§ Problem details
Write out the opening lines of the data word for word, up to and including the line with "Самые популярные в Яндекс МФО 2023", and leave every picture and every later line out.

-- Opening Marker --

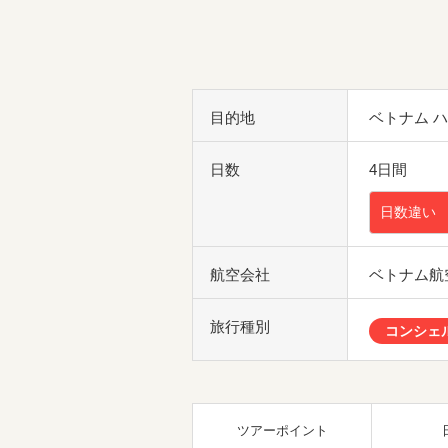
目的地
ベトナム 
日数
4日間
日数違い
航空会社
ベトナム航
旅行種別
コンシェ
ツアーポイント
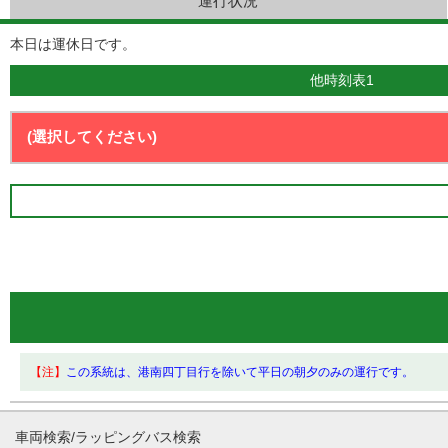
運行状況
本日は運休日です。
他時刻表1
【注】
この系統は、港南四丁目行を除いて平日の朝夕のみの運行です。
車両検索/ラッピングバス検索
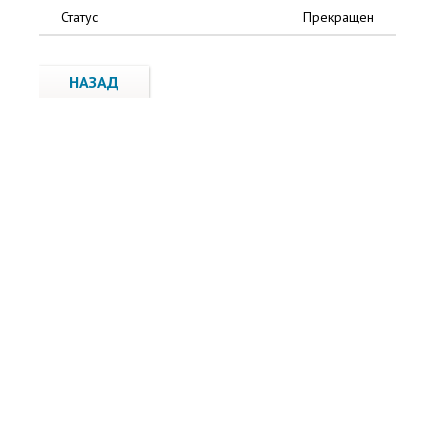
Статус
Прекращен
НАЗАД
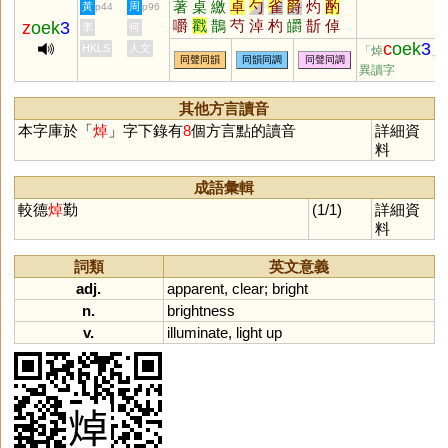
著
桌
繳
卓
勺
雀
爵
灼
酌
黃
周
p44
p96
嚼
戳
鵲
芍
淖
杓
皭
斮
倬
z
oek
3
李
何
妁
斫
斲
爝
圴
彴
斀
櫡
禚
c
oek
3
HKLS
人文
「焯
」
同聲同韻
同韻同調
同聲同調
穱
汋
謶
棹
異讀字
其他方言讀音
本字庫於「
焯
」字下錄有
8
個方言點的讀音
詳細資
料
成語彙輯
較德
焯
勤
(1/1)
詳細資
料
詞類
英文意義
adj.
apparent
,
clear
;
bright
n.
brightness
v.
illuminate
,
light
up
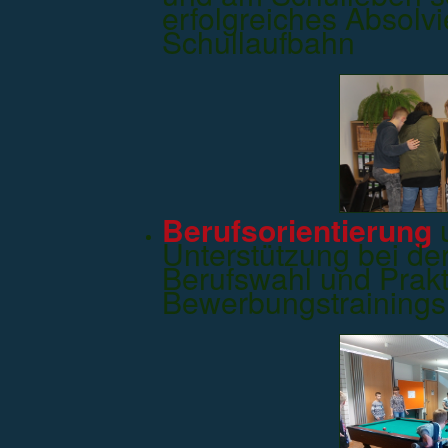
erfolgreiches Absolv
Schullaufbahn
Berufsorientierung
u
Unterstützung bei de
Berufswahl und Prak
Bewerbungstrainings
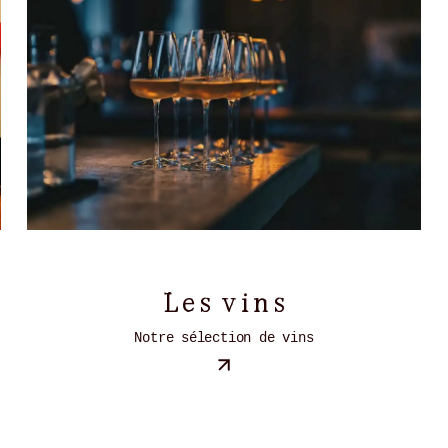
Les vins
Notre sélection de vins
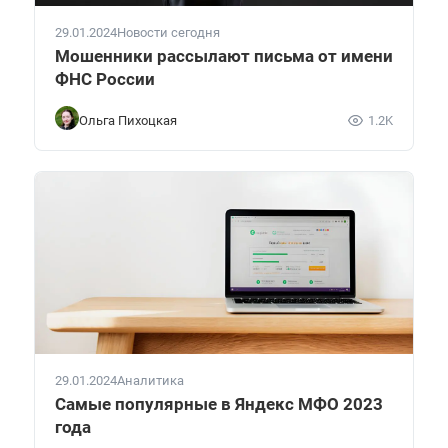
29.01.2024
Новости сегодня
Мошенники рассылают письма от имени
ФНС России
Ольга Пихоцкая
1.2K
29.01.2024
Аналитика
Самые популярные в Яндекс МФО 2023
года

-- Closing Marker --

§ Finished exercise
目的地
ベトナム 
日数
4日間
日数違い
航空会社
ベトナム航
旅行種別
コンシェ
ツアーポイント
運行状況
本日は運休日です。
他時刻表1
【注】
この系統は、港南四丁目行を除いて平日の朝夕のみの運行です。
車両検索/ラッピングバス検索
Статус
Прекращен
НАЗАД
著
桌
繳
卓
勺
雀
爵
灼
酌
黃
周
p44
p96
嚼
戳
鵲
芍
淖
杓
皭
斮
倬
z
oek
3
李
何
妁
斫
斲
爝
圴
彴
斀
櫡
禚
c
oek
3
HKLS
人文
「焯
」
同聲同韻
同韻同調
同聲同調
穱
汋
謶
棹
異讀字
其他方言讀音
本字庫於「
焯
」字下錄有
8
個方言點的讀音
詳細資
料
成語彙輯
較德
焯
勤
(1/1)
詳細資
料
詞類
英文意義
adj.
apparent
,
clear
;
bright
n.
brightness
v.
illuminate
,
light
up
erfolgreiches Absolv
Schullaufbahn
Berufsorientierung
u
Unterstützung bei de
Berufswahl und Prak
Bewerbungstrainings
Les vins
Notre sélection de vins
29.01.2024
Новости сегодня
Мошенники рассылают письма от имени
ФНС России
Ольга Пихоцкая
1.2K
29.01.2024
Аналитика
Самые популярные в Яндекс МФО 2023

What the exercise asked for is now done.